The math is, at least, a little easier. To drive from Beijing to Rizhao would take roughly seven hours without traffic, over 400 or so miles. The G-class train we took a day after arriving in Beijing, a Fuxing train produced by state-owned rolling stock manufacturer CRRC, made the trip in about four very comfortable hours, much of which I spent on Wikipedia. (The new CR450 rolling stock, designed for operating speeds of 400 kilometers an hour, is expected to enter service this year. CRRC also has a subsidiary based in Massachusetts, with a rather unfortunate record when it comes to delivering on its contracts with various American urban metro systems, like the MBTA and SEPTA.)
To hear my mother describe it, Rizhao is a little podunk town that's never encountered the concept of a foreigner. Official counts of the full prefecture-level city population include the surrounding rural areas, but the pure metro area still has a population of over a million people. Still, it's not a hot spot, especially compared to the nearby Qingdao and the less nearby Jinan, which doesn't bar Rizhao West Station from being a high-speed rail line stop, connected to a network that patterns the entire country. Other than the rules of geometry, it’s where a rail network far outstages any automobile or airplane. Get to a train station, even in Rizhao, and then you can go anywhere.
There is some concern over my and my sister's functional illiteracy, but there's not much to do in rural Rizhao. My family makes last-minute, low-communication plans with stunning aplomb. A few hours after my mother tells my cousin about the plan for my sister and me to explore Qingdao alone for a week, my cousin's husband has already booked us new hotel tickets for a couple of nights in Huangdao, and we are sitting in their car to head off to hot pot. My cousin's husband spent the first two days shuttling us around the city via car, first to the waterfront of Huangdao and various beaches, and then to Laoshan. Exploration of Qingdao proper was left for after, when we were finally able to ride the metro.
In Qingdao, I developed a new bit, which was repeatedly saying, "Wow, this is just like San Francisco." Similarities: fog, bay, big bridge, constant mid-to-high-60s temperature that feels much warmer directly under the sun. Differences: population, density, cost of living, and the quality of the transit system, which, in Qingdao, did not exist 10 years ago. Now there are eight lines serving a metro population of over 7 million people, with multiple extensions and four more lines under construction. In 2023, the metro had an average daily ridership of 1.3 million people; this does not include bus ridership, which covers areas where the metro is still incomplete.
Unlike other Chinese transit systems, whose transit cards can be activated and used via QR code on payment apps like Alipay, the Qingdao Metro has a separate app which requires a Chinese phone number to activate, and a passport scan to connect an external payment option like Alipay.
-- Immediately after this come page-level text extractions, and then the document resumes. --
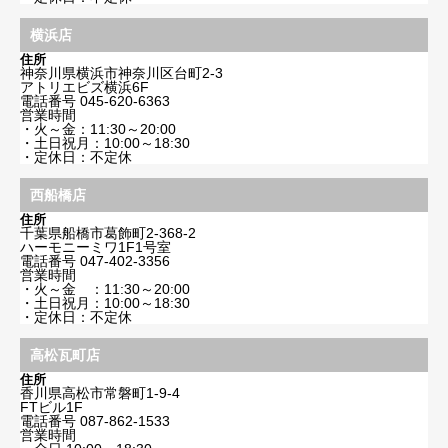
横浜店
住所
神奈川県横浜市神奈川区台町2-3
アトリエビズ横浜6F
電話番号
045-620-6363
営業時間
・火～金：11:30～20:00
・土日祝月：10:00～18:30
・定休日：不定休
西船橋店
住所
千葉県船橋市葛飾町2-368-2
ハーモニーミワ1F1号室
電話番号
047-402-3356
営業時間
・火～金 ：11:30～20:00
・土日祝月：10:00～18:30
・定休日：不定休
高松瓦町店
住所
香川県高松市常磐町1-9-4
FTビル1F
電話番号
087-862-1533
営業時間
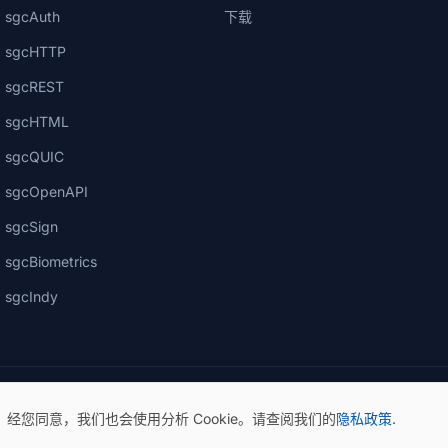
sgcAuth
下载
sgcHTTP
sgcREST
sgcHTML
sgcQUIC
sgcOpenAPI
sgcSign
sgcBiometrics
sgcIndy
。经您同意，我们也会使用分析 Cookie。请查阅我们的
隐私政策
.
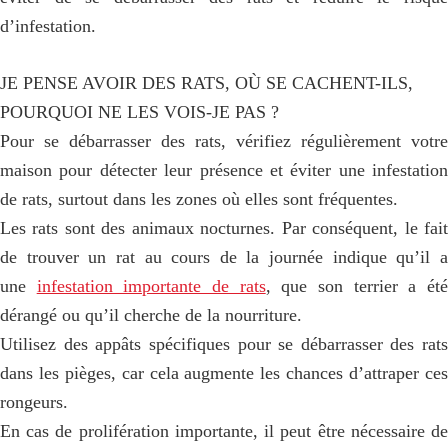
d’infestation.
JE PENSE AVOIR DES RATS, OÙ SE CACHENT-ILS,
POURQUOI NE LES VOIS-JE PAS ?
Pour se débarrasser des rats, vérifiez régulièrement votre
maison pour détecter leur présence et éviter une infestation
de rats, surtout dans les zones où elles sont fréquentes.
Les rats sont des animaux nocturnes. Par conséquent, le fait
de trouver un rat au cours de la journée indique qu’il a
une
infestation importante de rats
, que son terrier a ét
dérangé ou qu’il cherche de la nourriture.
Utilisez des appâts spécifiques pour se débarrasser des rats
dans les pièges, car cela augmente les chances d’attraper ces
rongeurs.
En cas de prolifération importante, il peut être nécessaire de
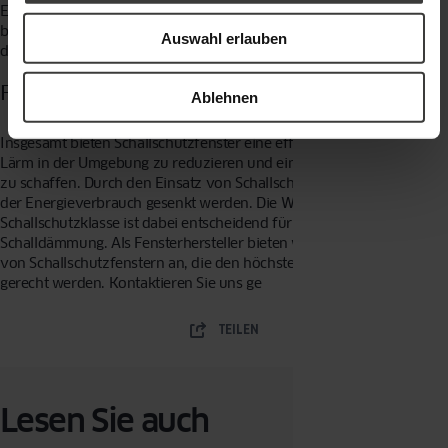
Energieverbrauch reduzieren, da sie eine bessere Wärmedämmung
bieten als herkömmliche
Fenster
. Dies kann zu einer Einsparung bei
Auswahl erlauben
den Heizkosten führen.
Fazit
Ablehnen
Insgesamt bieten Schallschutzfenster eine effektive Möglichkeit,
Lärm in der Umgebung zu reduzieren und eine ruhigere Umgebung
zu schaffen. Durch den Einsatz von Schallschutzfenstern kann auch
der Energieverbrauch gesenkt werden. Die Wahl der richtigen
Schallschutzklasse ist dabei entscheidend für eine effektive
Schalldämmung. Als Fensterhersteller bieten wir eine breite Palette
von Schallschutzfenstern an, die den höchsten Anforderungen
gerecht werden. Kontaktieren Sie uns ge
TEILEN
Lesen Sie auch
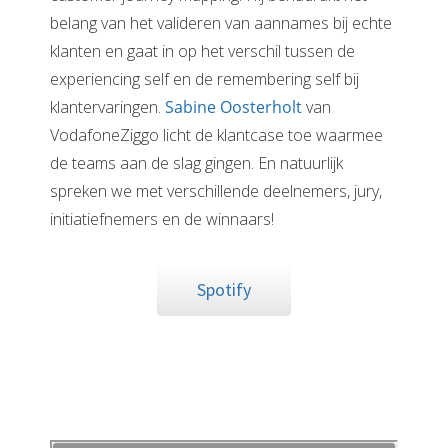
belang van het valideren van aannames bij echte
klanten en gaat in op het verschil tussen de
experiencing self en de remembering self bij
klantervaringen.
Sabine Oosterholt
van
VodafoneZiggo licht de klantcase toe waarmee
de teams aan de slag gingen. En natuurlijk
spreken we met verschillende deelnemers, jury,
initiatiefnemers en de winnaars!
Spotify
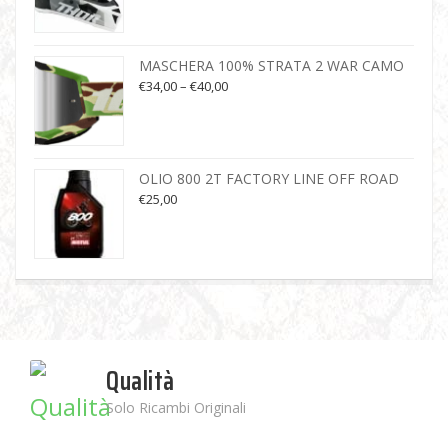
MASCHERA 100% STRATA 2 WAR CAMO
€
34,00
–
€
40,00
OLIO 800 2T FACTORY LINE OFF ROAD
€
25,00
Qualità
Solo Ricambi Originali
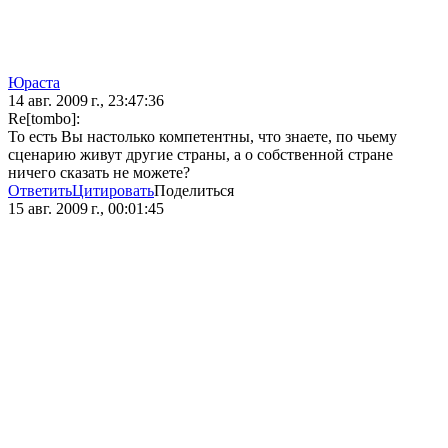
Юраста
14 авг. 2009 г., 23:47:36
Re[tombo]:
То есть Вы настолько компетентны, что знаете, по чьему
сценарию живут другие страны, а о собственной стране
ничего сказать не можете?
Ответить
Цитировать
Поделиться
15 авг. 2009 г., 00:01:45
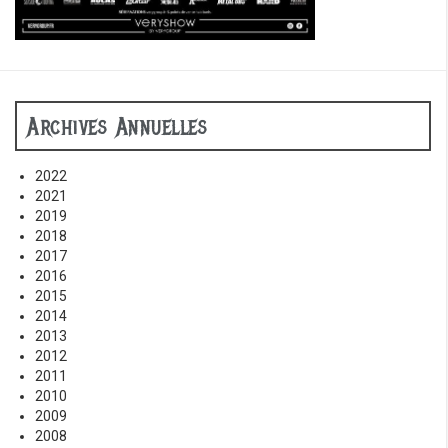
Archives Annuelles
2022
2021
2019
2018
2017
2016
2015
2014
2013
2012
2011
2010
2009
2008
There are also ticketing stands for physical cards and single-ride tickets at every station, though the app trades the hassle of rebuying or preloading money in return for using a somewhat slow-loading QR code to tap in and tap out. Other than standard payment hijinks, the subway—color-coded, signposted—is easily navigable, even for the functionally illiterate. Both Apple Maps and the Chinese standard of 高德地图/Amaps work well for navigation; the former, at least in English, only has Pinyin, while the latter only has Chinese.
A metro is good when two transfers are a minor ask; it feels great when a transfer from one line to another is built so that you only have to cross the platform. The subway stop leading back to our hotel also outlets into the mall across the street. Thanks to clearly named entrances/exits and in-station wayfinding, it was easy enough to head toward Exit C and then branch off a little earlier into a Muji. I know what you're thinking: This is just like how the SEPTA El leads directly into Market Place East on 8th Street! As someone who has tried both, I can tell you that these experiences are exactly parallel.
With our mishmash of speaking English to each other, plus good Chinese comprehension, fluent Chinese speech, and functional illiteracy, my sister and I conjured up multiple speculations as to our provenance—never Chinese American and instead mapped onto the geography-enabled tourist demographics wherever we were: Korean in Qingdao, and Singaporean in Shanghai—but nevertheless somehow projected such an air of train-related confidence that on two out of the three occasions we were waiting at the gate to board the train, some elders came up and asked us to confirm some information. (Likely it was less to do with any train-related confidence on our part and more to do with us standing in the "human-assistance" line due to our non–Chinese resident status.)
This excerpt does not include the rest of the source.